# Anyone BFP for the first time with IVF?



## julesjules100

Hi there

I have recently had my first BFP with IVF and am now (very cautiously!) 5 weeks pregnant today (due 2 May) :happydance:. 

Would be great to hear if there are any others out there as having a bit of a hard time relating to people who were lucky to get pregnant immediately or are questioning how they feel about being pregnant, given what have had to do this year...

Jules x


----------



## pink32

Hi,
Congratulations! i know how exciting it is getting pregnant IVf or natural..

My last pregnancy we conceived through IVF and were lucky enuf to get our BFP first go...We have a healthy beautiful little baby boy and he is now 14mths old... 

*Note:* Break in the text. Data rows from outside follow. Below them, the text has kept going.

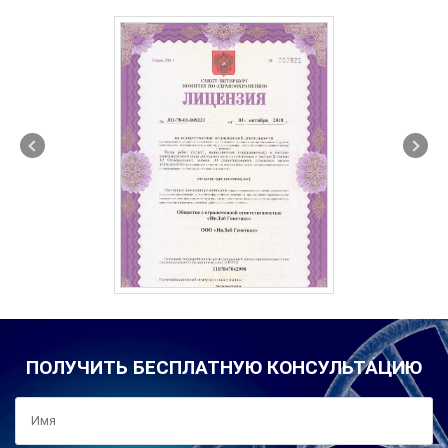
ПОЛУЧИТЬ БЕСПЛАТНУЮ КОНСУЛЬТАЦИЮ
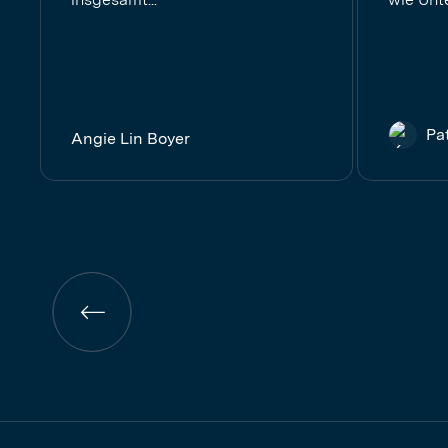
Pa
Angie Lin Boyer
Vorherige
Seite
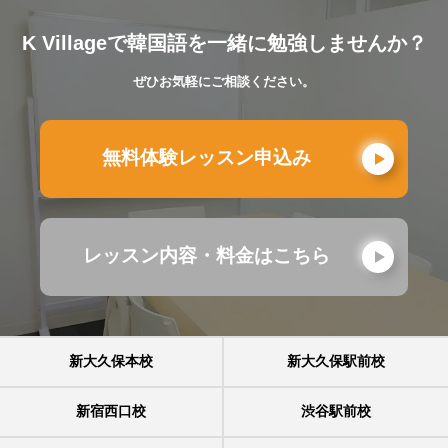
K Villageで韓国語を一緒に勉強しませんか？
ぜひお気軽にご相談ください。
無料体験レッスン申込み
レッスン内容・料金はこちら
新大久保本校
新大久保駅前校
新宿西口校
渋谷駅前校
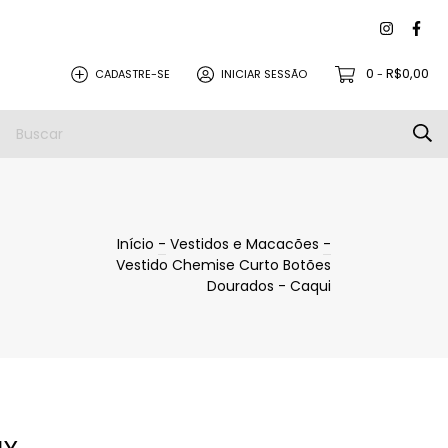
0
R$0,00
CADASTRE-SE
INICIAR SESSÃO
-
Início
-
Vestidos e Macacões
-
Vestido Chemise Curto Botões
Dourados - Caqui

I would like to say that we werent even trying this time and i fell pregnant naturally and am now 12 weeks pregnant...

Good luck and wishing u a very happy and healthy 9 months xoxo


----------



## mrsmax

I got my BFP with first IVF! Feel so blessed - but yes, def hard to relate to people who got pregnant easily, although it seems to get easier the further along you are!!


----------



## julesjules100

mrsmax said:


> I got my BFP with first IVF! Feel so blessed - but yes, def hard to relate to people who got pregnant easily, although it seems to get easier the further along you are!!

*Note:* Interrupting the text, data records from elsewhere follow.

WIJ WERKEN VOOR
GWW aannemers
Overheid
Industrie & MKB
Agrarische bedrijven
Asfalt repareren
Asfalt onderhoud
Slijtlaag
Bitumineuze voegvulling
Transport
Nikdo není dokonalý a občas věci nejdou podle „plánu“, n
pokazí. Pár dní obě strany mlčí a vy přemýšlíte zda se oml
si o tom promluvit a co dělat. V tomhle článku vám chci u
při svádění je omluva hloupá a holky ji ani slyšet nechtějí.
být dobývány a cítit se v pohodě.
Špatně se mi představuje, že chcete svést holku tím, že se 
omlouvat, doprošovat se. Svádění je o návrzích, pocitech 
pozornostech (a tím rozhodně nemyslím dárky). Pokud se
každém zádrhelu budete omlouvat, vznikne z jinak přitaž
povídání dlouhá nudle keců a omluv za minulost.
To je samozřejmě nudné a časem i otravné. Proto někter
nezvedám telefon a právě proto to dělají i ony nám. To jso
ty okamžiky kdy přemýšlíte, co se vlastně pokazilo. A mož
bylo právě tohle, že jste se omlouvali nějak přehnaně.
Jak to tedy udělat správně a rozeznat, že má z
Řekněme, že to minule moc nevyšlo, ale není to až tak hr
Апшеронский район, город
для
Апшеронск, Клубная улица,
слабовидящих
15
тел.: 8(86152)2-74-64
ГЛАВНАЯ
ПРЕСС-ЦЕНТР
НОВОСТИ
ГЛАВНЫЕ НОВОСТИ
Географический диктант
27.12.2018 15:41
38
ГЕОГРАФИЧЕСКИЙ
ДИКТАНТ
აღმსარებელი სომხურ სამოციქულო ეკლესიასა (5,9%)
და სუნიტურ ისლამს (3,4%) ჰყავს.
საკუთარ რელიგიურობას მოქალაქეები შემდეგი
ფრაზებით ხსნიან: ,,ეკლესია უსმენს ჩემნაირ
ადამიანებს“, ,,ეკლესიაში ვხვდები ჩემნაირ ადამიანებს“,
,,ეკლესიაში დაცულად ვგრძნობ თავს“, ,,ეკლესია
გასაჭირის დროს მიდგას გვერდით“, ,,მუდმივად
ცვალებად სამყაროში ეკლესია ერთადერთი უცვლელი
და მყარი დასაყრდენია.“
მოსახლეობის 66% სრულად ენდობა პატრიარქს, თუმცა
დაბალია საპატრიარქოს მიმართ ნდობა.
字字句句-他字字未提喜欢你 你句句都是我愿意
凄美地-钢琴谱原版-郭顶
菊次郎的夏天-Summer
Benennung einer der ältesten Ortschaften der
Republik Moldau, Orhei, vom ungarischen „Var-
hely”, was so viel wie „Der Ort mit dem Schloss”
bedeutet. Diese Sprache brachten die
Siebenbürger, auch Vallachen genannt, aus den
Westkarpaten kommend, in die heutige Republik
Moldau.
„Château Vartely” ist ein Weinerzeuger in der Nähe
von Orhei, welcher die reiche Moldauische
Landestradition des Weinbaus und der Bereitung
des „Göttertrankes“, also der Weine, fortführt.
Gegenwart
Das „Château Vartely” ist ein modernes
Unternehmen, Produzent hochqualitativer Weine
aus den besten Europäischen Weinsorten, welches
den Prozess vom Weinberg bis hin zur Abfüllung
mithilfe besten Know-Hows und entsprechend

Yes, can imagine that it would do! Hard in the first trimester though as the path that you took to get there is different plus I can't relate to all the symptoms as I don't know how much of mine (strong cramping, back ache, etc etc) is due to the progesterone/estrogen patches!

Bring on 12 weeks when I'm "normal"!


----------



## julesjules100

mrsmax said:


> I got my BFP with first IVF! Feel so blessed - but yes, def hard to relate to people who got pregnant easily, although it seems to get easier the further along you are!!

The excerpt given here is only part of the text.